The complete classification of unital graph $C^*$-algebras: Geometric and strong

TL;DR

This paper provides a complete geometric classification of unital graph $C^*$-algebras, showing Morita equivalence is characterized by filtered $K$-theory and realized through graph moves, making the classification decidable.

Contribution

It introduces new graph moves that, combined with existing invariants, fully classify unital graph $C^*$-algebras up to Morita equivalence.

Findings

Morita equivalence is determined by ordered, filtered $K$-theory.

New graph moves leave the algebra invariant and complete the classification.

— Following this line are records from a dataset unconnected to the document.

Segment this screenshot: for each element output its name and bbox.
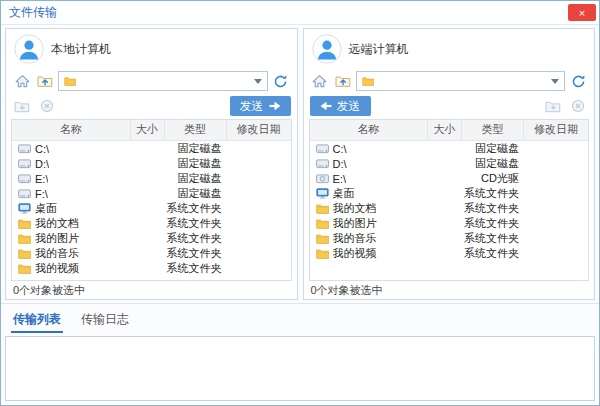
file-name: 我的文档: [35, 216, 79, 231]
home-button[interactable]: [12, 71, 32, 91]
path-folder-icon: [64, 76, 76, 86]
file-row[interactable]: 我的图片系统文件夹: [12, 231, 291, 246]
column-header-size[interactable]: 大小: [428, 120, 462, 140]
local-selection-status: 0个对象被选中: [6, 281, 297, 299]
file-name: D:\: [35, 158, 49, 170]
remote-table-header: 名称 大小 类型 修改日期: [310, 120, 589, 141]
folder-icon: [316, 233, 329, 244]
folder-icon: [316, 203, 329, 214]
file-row[interactable]: 我的视频系统文件夹: [12, 261, 291, 276]
close-button[interactable]: ×: [568, 4, 596, 21]
user-avatar-icon: [312, 34, 342, 64]
local-path-bar: [6, 69, 297, 93]
tab-transfer-log[interactable]: 传输日志: [79, 309, 131, 333]
file-type: 系统文件夹: [165, 231, 227, 246]
file-row[interactable]: E:\固定磁盘: [12, 171, 291, 186]
transfer-tabs: 传输列表 传输日志: [1, 304, 599, 333]
new-folder-button[interactable]: [12, 96, 32, 116]
send-to-remote-button[interactable]: 发送: [230, 96, 291, 116]
local-computer-label: 本地计算机: [51, 41, 111, 58]
file-type: 系统文件夹: [165, 216, 227, 231]
local-panel: 本地计算机: [5, 28, 298, 300]
send-label: 发送: [240, 98, 264, 115]
file-type: 系统文件夹: [165, 201, 227, 216]
column-header-date[interactable]: 修改日期: [524, 120, 588, 140]
send-left-arrow-icon: [320, 101, 332, 111]
file-name: E:\: [333, 173, 346, 185]
folder-icon: [18, 248, 31, 259]
file-row[interactable]: 我的文档系统文件夹: [12, 216, 291, 231]
new-folder-button[interactable]: [543, 96, 563, 116]
local-path-combobox[interactable]: [58, 71, 268, 91]
file-row[interactable]: D:\固定磁盘: [310, 156, 589, 171]
remote-selection-status: 0个对象被选中: [304, 281, 595, 299]
local-panel-header: 本地计算机: [6, 29, 297, 69]
file-row[interactable]: C:\固定磁盘: [12, 141, 291, 156]
remote-panel: 远端计算机: [303, 28, 596, 300]
tab-transfer-list[interactable]: 传输列表: [11, 309, 63, 333]
drive-icon: [18, 174, 31, 184]
file-name: 我的文档: [333, 201, 377, 216]
drive-icon: [18, 144, 31, 154]
drive-icon: [18, 189, 31, 199]
remote-path-combobox[interactable]: [356, 71, 566, 91]
file-type: 固定磁盘: [462, 141, 524, 156]
file-row[interactable]: 我的文档系统文件夹: [310, 201, 589, 216]
file-row[interactable]: 桌面系统文件夹: [12, 201, 291, 216]
file-name: 我的音乐: [333, 231, 377, 246]
file-type: 系统文件夹: [462, 231, 524, 246]
column-header-type[interactable]: 类型: [462, 120, 524, 140]
file-type: 固定磁盘: [462, 156, 524, 171]
title-bar: 文件传输 ×: [1, 1, 599, 25]
local-file-table: 名称 大小 类型 修改日期 C:\固定磁盘D:\固定磁盘E:\固定磁盘F:\固定…: [11, 119, 292, 281]
home-button[interactable]: [310, 71, 330, 91]
file-row[interactable]: 我的视频系统文件夹: [310, 246, 589, 261]
folder-icon: [316, 218, 329, 229]
column-header-size[interactable]: 大小: [131, 120, 165, 140]
file-name: 我的图片: [333, 216, 377, 231]
desktop-icon: [18, 203, 31, 214]
file-name: F:\: [35, 188, 48, 200]
file-row[interactable]: F:\固定磁盘: [12, 186, 291, 201]
file-type: 系统文件夹: [462, 246, 524, 261]
file-name: 我的音乐: [35, 246, 79, 261]
file-type: 固定磁盘: [165, 141, 227, 156]
file-row[interactable]: E:\CD光驱: [310, 171, 589, 186]
remote-file-list: C:\固定磁盘D:\固定磁盘E:\CD光驱桌面系统文件夹我的文档系统文件夹我的图…: [310, 141, 589, 280]
file-type: 系统文件夹: [165, 246, 227, 261]
file-row[interactable]: 桌面系统文件夹: [310, 186, 589, 201]
cdrom-icon: [316, 174, 329, 184]
remote-computer-label: 远端计算机: [349, 41, 409, 58]
file-name: 我的图片: [35, 231, 79, 246]
file-row[interactable]: D:\固定磁盘: [12, 156, 291, 171]
column-header-name[interactable]: 名称: [12, 120, 131, 140]
file-name: E:\: [35, 173, 48, 185]
send-right-arrow-icon: [269, 101, 281, 111]
transfer-section: 传输列表 传输日志: [1, 303, 599, 405]
file-type: 系统文件夹: [462, 216, 524, 231]
delete-button[interactable]: [37, 96, 57, 116]
send-to-local-button[interactable]: 发送: [310, 96, 371, 116]
refresh-button[interactable]: [568, 71, 588, 91]
local-table-header: 名称 大小 类型 修改日期: [12, 120, 291, 141]
drive-icon: [316, 159, 329, 169]
file-type: CD光驱: [462, 171, 524, 186]
file-row[interactable]: 我的图片系统文件夹: [310, 216, 589, 231]
up-folder-button[interactable]: [35, 71, 55, 91]
refresh-button[interactable]: [271, 71, 291, 91]
dropdown-arrow-icon[interactable]: [254, 79, 262, 84]
file-type: 固定磁盘: [165, 156, 227, 171]
column-header-date[interactable]: 修改日期: [227, 120, 291, 140]
desktop-icon: [316, 188, 329, 199]
drive-icon: [18, 159, 31, 169]
file-row[interactable]: 我的音乐系统文件夹: [310, 231, 589, 246]
file-transfer-window: 文件传输 × 本地计算机: [0, 0, 600, 406]
column-header-name[interactable]: 名称: [310, 120, 429, 140]
delete-button[interactable]: [568, 96, 588, 116]
folder-icon: [18, 233, 31, 244]
column-header-type[interactable]: 类型: [165, 120, 227, 140]
dropdown-arrow-icon[interactable]: [551, 79, 559, 84]
file-row[interactable]: C:\固定磁盘: [310, 141, 589, 156]
up-folder-button[interactable]: [333, 71, 353, 91]
file-row[interactable]: 我的音乐系统文件夹: [12, 246, 291, 261]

Every $K$-theory isomorphism lifts to a $*$-isomorphism of the algebras.

Abstract

We provide a complete classification of the class of unital graph $C^*$-algebras - prominently containing the full family of Cuntz-Krieger algebras - showing that Morita equivalence in this case is determined by ordered, filtered $K$-theory. The classification result is geometric in the sense that it establishes that any Morita equivalence between $C^*(E)$ and $C^*(F)$ in this class can be realized by a sequence of moves leading from $E$ to $F$, in a way resembling the role of Reidemeister moves on knots. As a key ingredient, we introduce a new class of such moves, establish that they leave the graph algebras invariant, and prove that after this augmentation, the list of moves becomes complete in the sense described above. Along the way, we prove that every ordered, reduced filtered $K$-theory isomorphism can be lifted to an isomorphism between the stabilized $C^*$-algebras - and, as a consequence, that every ordered, reduced filtered $K$-theory isomorphism preserving the class of the unit comes from a $*$-isomorphism between the unital graph $C^*$-algebras themselves. It follows that the question of Morita equivalence amongst unital graph $C^*$-algebras is a decidable one. As immediate examples of applications of our results we revisit the classification problem for quantum lens spaces and verify, in the unital case, the Abrams-Tomforde conjectures.